Bacon blue crab mac & cheese was pulled along by the swirling undertow of bacon and succulent pieces of crustacean, though the orecchiette seemed to have held a bit too much water from their boiling, thus thinning out the otherwise excellent gathering of asiago and fontina in what Executive Chef Nick Fabian told me was essentially a fennel-and-red-onion vodka cream sauce. Still, it was a dish that we couldn’t stop picking at, especially with its spiced-panko-and-parmesan crown. Crab bisque, smoky with paprika oil, was a workhorse winner; what it might have lacked in excitement, it made up for in the sort of comforting flavor that you hope for from a generous cupful of it.
Even the steamed artichoke excelled, each leaf growing more and more tender, the Pecorino Romano and garlicky oil generously anointing its petals, the garlic-confit mayonnaise almost floral in the context of the thistle. That mayo was so good that I wish they’d offer it as a side to dip the crispy fries into; while any restaurant that makes its own ketchup should be lauded, the outcome, in this case, didn’t seem to justify the effort. Better to double-dip with the mayo and take full advantage of such an excellent accompaniment.
The only letdowns, really, were the cole slaw—with this kind of food, I want a lusty, mayo-and-vinegar-smacked slaw, not the reticence of the subtle sesame-oil-ginger-and-soy we received instead—and the Dutch chocolate cake. While the cake was perfectly fine on its own, it was overwhelmed by a creme anglaise that was just too perfumed with orange zest. Fortunately, the Dutch apple crisp redeemed it.
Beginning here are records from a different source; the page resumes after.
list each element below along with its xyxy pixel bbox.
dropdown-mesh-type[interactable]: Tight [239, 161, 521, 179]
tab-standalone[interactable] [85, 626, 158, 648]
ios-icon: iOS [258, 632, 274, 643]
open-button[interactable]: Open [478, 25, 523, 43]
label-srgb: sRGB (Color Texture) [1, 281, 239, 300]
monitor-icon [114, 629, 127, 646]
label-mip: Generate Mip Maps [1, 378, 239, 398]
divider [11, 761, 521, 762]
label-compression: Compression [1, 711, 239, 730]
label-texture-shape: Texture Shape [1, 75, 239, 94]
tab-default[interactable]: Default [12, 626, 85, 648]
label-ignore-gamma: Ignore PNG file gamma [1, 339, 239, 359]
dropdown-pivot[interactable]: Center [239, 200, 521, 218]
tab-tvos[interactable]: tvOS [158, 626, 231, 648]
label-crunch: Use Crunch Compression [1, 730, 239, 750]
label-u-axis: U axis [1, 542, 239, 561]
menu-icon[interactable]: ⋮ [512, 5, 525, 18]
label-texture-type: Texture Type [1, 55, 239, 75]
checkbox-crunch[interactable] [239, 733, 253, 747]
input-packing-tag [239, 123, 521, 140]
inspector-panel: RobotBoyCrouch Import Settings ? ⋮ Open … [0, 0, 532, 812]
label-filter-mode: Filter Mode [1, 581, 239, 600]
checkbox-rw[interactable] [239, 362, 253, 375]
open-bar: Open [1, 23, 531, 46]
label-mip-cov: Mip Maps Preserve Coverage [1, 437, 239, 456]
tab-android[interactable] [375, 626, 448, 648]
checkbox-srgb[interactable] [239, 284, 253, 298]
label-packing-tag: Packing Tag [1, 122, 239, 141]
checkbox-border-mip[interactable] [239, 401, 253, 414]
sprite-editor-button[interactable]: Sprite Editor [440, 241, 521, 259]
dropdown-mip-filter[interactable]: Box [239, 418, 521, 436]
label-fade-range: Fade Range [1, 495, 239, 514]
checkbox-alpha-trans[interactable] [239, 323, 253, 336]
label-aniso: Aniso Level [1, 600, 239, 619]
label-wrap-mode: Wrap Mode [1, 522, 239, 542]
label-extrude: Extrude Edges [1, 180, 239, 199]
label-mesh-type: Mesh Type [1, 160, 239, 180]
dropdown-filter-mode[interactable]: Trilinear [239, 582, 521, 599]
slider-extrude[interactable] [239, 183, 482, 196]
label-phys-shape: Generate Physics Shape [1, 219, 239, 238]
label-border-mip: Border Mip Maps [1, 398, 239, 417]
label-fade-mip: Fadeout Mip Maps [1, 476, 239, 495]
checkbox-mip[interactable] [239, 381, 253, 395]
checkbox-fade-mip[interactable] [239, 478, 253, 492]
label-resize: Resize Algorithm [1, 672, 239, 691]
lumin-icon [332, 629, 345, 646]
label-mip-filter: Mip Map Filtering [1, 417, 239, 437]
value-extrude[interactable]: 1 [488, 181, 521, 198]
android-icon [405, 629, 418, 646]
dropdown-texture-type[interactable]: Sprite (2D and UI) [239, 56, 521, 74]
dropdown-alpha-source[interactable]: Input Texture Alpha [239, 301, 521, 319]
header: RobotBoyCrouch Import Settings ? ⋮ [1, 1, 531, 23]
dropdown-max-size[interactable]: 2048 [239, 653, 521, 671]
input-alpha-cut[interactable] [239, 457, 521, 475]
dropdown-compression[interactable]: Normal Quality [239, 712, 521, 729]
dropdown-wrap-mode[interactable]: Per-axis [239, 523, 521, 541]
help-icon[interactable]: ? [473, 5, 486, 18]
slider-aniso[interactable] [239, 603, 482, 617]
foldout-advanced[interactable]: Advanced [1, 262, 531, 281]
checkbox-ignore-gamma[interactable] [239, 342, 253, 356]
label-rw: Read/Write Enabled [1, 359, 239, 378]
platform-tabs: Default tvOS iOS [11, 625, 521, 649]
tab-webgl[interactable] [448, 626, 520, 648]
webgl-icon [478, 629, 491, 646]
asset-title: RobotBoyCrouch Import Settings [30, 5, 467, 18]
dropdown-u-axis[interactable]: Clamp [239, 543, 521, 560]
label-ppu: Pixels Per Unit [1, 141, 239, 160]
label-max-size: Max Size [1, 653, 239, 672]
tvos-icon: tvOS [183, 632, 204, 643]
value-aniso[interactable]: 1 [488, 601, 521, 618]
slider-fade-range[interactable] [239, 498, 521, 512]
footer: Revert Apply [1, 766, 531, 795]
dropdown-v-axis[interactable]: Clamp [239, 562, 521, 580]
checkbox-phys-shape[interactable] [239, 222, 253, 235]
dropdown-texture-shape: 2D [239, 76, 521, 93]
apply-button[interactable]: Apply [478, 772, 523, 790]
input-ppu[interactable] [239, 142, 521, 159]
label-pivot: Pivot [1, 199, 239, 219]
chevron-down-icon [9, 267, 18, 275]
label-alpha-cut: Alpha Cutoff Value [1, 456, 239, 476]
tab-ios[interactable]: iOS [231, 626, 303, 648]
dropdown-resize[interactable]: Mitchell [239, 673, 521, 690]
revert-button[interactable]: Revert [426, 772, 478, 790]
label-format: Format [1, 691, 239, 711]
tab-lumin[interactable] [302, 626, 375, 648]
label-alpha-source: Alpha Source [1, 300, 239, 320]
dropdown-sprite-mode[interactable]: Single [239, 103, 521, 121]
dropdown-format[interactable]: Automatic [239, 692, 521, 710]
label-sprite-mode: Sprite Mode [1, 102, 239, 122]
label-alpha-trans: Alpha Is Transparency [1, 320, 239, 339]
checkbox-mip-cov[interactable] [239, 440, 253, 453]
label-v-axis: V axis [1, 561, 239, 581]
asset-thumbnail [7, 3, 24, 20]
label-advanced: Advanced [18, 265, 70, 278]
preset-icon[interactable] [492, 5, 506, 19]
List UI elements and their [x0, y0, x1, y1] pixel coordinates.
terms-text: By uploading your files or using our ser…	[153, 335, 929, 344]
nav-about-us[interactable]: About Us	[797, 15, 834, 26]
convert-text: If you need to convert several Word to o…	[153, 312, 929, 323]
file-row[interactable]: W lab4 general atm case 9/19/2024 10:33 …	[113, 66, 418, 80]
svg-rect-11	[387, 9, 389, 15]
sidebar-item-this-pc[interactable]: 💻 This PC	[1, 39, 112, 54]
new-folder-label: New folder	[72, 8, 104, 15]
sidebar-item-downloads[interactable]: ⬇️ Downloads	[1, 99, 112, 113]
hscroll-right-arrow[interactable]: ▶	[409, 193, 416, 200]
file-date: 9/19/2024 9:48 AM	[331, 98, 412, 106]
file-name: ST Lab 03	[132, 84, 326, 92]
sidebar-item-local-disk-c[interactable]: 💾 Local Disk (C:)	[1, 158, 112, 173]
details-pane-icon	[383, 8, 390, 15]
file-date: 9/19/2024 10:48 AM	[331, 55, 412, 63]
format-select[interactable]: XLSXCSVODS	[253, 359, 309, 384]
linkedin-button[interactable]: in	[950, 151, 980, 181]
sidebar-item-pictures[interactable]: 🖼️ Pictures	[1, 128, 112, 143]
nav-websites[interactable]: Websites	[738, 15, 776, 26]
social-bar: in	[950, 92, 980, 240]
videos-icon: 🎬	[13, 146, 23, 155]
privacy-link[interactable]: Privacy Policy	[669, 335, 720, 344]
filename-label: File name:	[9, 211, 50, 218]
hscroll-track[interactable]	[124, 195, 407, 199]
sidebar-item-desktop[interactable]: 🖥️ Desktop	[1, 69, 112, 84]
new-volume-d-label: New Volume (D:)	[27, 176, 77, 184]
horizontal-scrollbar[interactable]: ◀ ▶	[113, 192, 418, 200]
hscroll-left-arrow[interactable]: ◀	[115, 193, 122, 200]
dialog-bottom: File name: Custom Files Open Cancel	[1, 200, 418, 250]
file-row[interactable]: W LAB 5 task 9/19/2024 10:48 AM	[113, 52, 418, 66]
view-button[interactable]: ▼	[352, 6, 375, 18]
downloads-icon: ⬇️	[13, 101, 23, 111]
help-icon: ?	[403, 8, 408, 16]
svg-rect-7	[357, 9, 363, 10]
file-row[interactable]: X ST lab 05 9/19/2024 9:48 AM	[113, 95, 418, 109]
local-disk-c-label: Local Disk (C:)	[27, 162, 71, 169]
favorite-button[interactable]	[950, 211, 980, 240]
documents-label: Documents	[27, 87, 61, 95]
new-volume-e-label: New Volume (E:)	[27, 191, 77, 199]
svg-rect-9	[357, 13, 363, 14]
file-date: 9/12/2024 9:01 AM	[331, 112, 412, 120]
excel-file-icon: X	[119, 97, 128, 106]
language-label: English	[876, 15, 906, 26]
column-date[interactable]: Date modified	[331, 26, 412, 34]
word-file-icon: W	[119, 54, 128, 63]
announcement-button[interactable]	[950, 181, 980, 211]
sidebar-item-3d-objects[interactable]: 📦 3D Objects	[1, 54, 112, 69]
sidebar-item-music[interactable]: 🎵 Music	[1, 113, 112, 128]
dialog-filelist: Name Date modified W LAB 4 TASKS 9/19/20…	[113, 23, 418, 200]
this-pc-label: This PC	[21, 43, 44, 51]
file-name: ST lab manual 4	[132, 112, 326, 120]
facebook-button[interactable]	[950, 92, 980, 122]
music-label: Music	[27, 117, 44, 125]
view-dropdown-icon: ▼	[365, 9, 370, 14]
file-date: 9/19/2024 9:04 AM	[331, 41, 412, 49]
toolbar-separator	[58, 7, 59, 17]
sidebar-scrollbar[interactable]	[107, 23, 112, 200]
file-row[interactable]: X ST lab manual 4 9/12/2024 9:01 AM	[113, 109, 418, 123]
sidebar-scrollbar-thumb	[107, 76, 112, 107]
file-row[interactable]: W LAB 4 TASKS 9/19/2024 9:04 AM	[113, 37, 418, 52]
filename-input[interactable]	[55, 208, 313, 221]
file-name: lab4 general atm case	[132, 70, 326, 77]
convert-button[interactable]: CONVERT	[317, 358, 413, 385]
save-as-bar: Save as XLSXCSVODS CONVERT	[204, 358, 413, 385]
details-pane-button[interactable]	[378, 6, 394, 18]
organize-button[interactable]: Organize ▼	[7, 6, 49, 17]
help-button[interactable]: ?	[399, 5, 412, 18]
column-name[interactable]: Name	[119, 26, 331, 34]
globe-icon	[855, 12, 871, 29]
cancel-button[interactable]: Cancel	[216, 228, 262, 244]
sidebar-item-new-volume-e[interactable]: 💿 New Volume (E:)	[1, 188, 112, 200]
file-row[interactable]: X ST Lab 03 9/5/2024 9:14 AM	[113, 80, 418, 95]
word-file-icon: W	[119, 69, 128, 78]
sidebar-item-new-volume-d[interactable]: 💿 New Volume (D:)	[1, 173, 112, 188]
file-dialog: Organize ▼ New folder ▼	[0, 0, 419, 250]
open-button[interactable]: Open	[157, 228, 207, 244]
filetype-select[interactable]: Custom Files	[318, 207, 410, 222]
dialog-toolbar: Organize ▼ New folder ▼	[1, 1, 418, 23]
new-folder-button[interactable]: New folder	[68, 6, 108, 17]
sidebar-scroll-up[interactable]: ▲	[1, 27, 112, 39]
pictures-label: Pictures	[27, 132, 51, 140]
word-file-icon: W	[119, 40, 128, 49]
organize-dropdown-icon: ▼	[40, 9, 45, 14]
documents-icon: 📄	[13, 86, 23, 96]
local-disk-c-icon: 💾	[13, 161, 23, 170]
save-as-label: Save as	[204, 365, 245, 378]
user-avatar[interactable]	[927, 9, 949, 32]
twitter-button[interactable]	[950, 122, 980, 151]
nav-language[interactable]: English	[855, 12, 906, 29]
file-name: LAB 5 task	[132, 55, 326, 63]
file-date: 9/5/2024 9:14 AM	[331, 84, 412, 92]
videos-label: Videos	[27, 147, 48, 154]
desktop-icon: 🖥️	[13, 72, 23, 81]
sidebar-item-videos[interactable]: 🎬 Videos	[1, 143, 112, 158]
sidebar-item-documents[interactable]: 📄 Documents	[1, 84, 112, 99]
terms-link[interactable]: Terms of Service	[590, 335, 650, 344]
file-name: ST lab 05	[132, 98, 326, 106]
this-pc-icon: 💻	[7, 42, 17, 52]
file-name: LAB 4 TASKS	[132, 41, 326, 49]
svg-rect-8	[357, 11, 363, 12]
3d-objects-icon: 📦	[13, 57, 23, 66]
An almost impossibly delicate crust, flaky yet structured, wrapped its elegant rim around generous hunks of apple singing with cinnamon, clove and nutmeg and crowned by an orb of vanilla ice cream.
So, all in all, thumbs way up to this Old City reinvention; from the first moment in the door to the last bite of dessert, Craft and Claw is an excellent addition to the neighborhood.
CRAFT & CLAW
126 Chestnut St. 267.886.9266. craftandclaw.com
Cuisine type: All the comforts of crabs and their accoutrements.
Hours: Sun., 3–10pm; Mon.–Wed., Dinner: 5–10pm, Bar: 5pm-2am; Thurs.–Sat., Dinner: 5–11pm, Bar: 5pm-2am.
Price range: $7.50–$19 (crabs are sold by the pound).
Atmosphere: Industrial, open and welcoming.
Food: Comforting and generally well crafted.
Service: Knowledgeable and professional.